After connecting the Closed-Loop PID Autotuner blocks with the plant and the PID blocks, configure the tuning and experiment settings for each of them. On the Tuning tab, there are two main tuning settings:
Target bandwidth - Determines how fast you want the controller to respond. In this example, choose 3000 rad/sec for the current control, 400 rad/s for the DC-link voltage control, and 20000 rad/s for the voltage neutral control.
Target Phase Margin - Determines how robust you want the controller to be. In this example, choose 60 degrees for all the controllers.
On the Experiment tab, there are three main experiment settings:
Plant Type - Specifies whether the plant is asymptotically stable or integrating. In this example, the Vienna rectifier model is stable.
Plant Sign - Specifies whether the plant has a positive or negative sign. The plant sign is positive if a positive change in the plant input at the nominal operating point results in a positive change in the plant output when the plant reaches a new steady state. Otherwise, the plant sign is negative. If a plant is stable, the plant sign is equivalent to the sign of its DC gain. If a plant is integrating, the plant sign is positive (or negative) if the plant output keeps increasing (or decreasing). In this example, the Vienna rectifier model has a positive plant sign.

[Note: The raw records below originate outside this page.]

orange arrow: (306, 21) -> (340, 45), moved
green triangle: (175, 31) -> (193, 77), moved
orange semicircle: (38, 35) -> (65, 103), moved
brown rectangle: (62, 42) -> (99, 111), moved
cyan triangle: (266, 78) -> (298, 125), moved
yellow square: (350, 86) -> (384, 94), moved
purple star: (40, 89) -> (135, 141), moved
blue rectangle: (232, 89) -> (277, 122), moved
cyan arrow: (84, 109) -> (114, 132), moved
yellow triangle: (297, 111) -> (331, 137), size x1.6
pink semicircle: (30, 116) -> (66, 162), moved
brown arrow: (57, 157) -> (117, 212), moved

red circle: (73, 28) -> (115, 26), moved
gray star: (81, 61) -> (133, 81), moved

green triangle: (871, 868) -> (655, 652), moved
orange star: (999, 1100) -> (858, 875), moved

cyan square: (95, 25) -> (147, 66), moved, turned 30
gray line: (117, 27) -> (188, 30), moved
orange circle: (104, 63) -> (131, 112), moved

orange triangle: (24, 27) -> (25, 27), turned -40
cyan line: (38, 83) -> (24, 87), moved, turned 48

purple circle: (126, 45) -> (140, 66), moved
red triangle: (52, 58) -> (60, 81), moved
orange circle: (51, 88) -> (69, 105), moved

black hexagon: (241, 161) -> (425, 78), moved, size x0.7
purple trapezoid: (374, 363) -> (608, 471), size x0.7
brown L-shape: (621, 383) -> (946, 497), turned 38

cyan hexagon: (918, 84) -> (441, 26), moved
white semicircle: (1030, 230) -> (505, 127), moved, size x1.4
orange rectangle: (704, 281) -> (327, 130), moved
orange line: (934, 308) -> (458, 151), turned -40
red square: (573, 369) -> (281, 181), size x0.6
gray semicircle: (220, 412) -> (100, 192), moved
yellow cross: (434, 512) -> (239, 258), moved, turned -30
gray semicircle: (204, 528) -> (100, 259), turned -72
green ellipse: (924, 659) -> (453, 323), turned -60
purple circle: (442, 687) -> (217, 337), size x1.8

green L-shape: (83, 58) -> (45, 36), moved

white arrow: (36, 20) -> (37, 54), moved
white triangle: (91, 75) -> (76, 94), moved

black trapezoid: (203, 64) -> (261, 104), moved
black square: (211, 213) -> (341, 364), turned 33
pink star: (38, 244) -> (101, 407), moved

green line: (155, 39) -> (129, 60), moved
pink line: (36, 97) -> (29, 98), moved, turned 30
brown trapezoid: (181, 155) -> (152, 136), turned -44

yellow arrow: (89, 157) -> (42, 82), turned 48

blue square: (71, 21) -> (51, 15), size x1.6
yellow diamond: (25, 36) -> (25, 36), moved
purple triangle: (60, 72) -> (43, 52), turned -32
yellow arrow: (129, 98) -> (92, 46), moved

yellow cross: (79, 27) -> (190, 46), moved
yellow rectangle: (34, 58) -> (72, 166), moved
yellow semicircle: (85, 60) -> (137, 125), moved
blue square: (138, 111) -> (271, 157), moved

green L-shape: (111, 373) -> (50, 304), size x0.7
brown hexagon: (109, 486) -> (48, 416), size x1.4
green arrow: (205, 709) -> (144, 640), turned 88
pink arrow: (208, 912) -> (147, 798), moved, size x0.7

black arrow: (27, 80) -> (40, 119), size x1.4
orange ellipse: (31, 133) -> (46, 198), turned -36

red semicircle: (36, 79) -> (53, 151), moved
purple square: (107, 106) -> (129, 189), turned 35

Sine Amplitudes - Specifies the amplitudes of the injected sine waves. In this example, to ensure that the plant is properly excited within the saturation limit, choose
0.6 for the D-axis controller,
0.19 for the Q-axis controller,
1 for the DC-link voltage controller, and
0.01 for the voltage neutral controller. If the excitation amplitude is either too large or too small, it will produce inaccurate frequency response estimation results for these experiments.
In this example, the Vienna rectifier model is run in accelerator mode and all four controllers are tuned in one simulation. The simulation of the model usually takes a few minutes due to the small sample time of the power electronics controller.
To tune the controllers, simulate the model.
ans = Simulink.SimulationOutput: logsout: [1x1 Simulink.SimulationData.Dataset] tout: [4000001x1 double] SimulationMetadata: [1x1 Simulink.SimulationMetadata] ErrorMessage: [0x0 char]
The graph below shows the DC-link voltage profile during the current and voltage controller tuning from 0.65 to 1.45 seconds. It also shows the introduction of an unbalanced load at 1.5 seconds and the subsequent voltage neutral controller tuning at 1.7 seconds.
The four controllers are tuned with the new gains.
DC-link voltage PI controller: P = 0.7386 and I = 135.6
D-axis current PI controllers: P = 8.407 and I = 1127
Q-axis current PI controllers: P = 11.91 and I = 3706
Voltage neutral P controller: P = 6.628
The graph below shows the DC-link voltage response in comparison to the reference before and after tuning the controllers. The original controller (red) is unable to maintain the DC-link voltage after the introduction of unbalanced loads at 0.7 and 1.1 seconds. On the other hand, the autotuned controller decreases the rise time with minimal overshoot and a good settling time to the steady-state value.